It sure looked historic: President Donald Trump and North Korean leader Kim Jong Un strode toward each other Sunday from opposite sides of a strip of land that marks one of the world’s most dangerous places. They shook hands and then Trump stepped over the concrete slab that marks the borderline between the Koreas, becoming the first U.S. president to set foot in North Korean territory.
With a single tweet inviting Kim to the border, Trump on Saturday overshadowed the summit in Japan of the leaders of the Group of 20 major economies he’d come to Asia for — and surprised the small army of Democrats jockeying to replace him in next year’s presidential election.
The world’s attention Sunday was suddenly riveted on the Demilitarized Zone that separates the rival Koreas, waiting to see if Kim would accept the invitation.

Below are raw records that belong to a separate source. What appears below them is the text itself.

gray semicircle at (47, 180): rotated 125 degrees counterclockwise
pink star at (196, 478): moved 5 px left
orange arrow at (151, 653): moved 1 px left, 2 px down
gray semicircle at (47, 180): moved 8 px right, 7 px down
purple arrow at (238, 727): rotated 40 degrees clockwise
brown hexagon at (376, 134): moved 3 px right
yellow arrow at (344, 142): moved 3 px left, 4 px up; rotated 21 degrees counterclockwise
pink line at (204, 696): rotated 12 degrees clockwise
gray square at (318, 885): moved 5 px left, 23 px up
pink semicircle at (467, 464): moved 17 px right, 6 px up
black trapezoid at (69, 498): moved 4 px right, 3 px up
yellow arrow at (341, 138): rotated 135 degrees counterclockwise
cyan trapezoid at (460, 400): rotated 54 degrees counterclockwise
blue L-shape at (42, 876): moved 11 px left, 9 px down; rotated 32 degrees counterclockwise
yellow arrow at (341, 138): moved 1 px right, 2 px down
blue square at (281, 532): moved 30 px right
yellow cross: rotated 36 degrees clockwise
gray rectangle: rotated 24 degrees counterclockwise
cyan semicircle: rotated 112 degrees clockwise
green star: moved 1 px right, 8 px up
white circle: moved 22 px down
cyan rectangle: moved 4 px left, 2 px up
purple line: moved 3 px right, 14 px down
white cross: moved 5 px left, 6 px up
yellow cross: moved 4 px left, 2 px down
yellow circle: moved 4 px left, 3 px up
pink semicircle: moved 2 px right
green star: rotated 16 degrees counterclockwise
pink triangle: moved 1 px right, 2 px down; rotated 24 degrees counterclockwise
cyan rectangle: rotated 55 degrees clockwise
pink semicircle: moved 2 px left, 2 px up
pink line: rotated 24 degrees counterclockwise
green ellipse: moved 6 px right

The feeling that the handshake and brief march by Trump and Kim into the North could be part of something special is linked in part to just how far North Korea and the United States have come to get here.
The Korean Peninsula was split at the end of World War II into a Soviet-controlled north and U.S.-backed South.
Then, after the bloody 1950-53 Korean War, it was divided permanently along the Demilitarized Zone, with a U.S.-led U.N. Command controlling the southern side of the border area.
Since then, the area has been highly tense and dangerous. There have been ax killings, U.S. bomber fly-bys, and desperate defections — and that’s just at the border.
Since the early 1990s, Washington and Pyongyang have been locked in confrontation as the communist North has steadily, through famine, leadership changes and crushing poverty, built its nuclear bomb program.
While it’s open to debate if Sunday’s meeting will be ultimately transforming, overall there has certainly been a sea change in the relationship between Trump and Kim — something Trump regularly mentions.
There’s also hope that even if this was mostly for the cameras, it can still push forward the diplomacy and help Kim build momentum domestically for stronger engagement — and possible disarmament.
The Kim-Trump summits have been breakthroughs in relations, “but they also revealed the limits of personality-driven diplomacy when it’s not backed up by working-level talks held on a regular basis,” according to Suzanne DiMaggio, an analyst at the Carnegie Endowment for International Peace think tank.
What’s needed now, she wrote earlier this month, is “serious diplomacy to manage the uncertainties ahead and resolve a range of difficult issues.”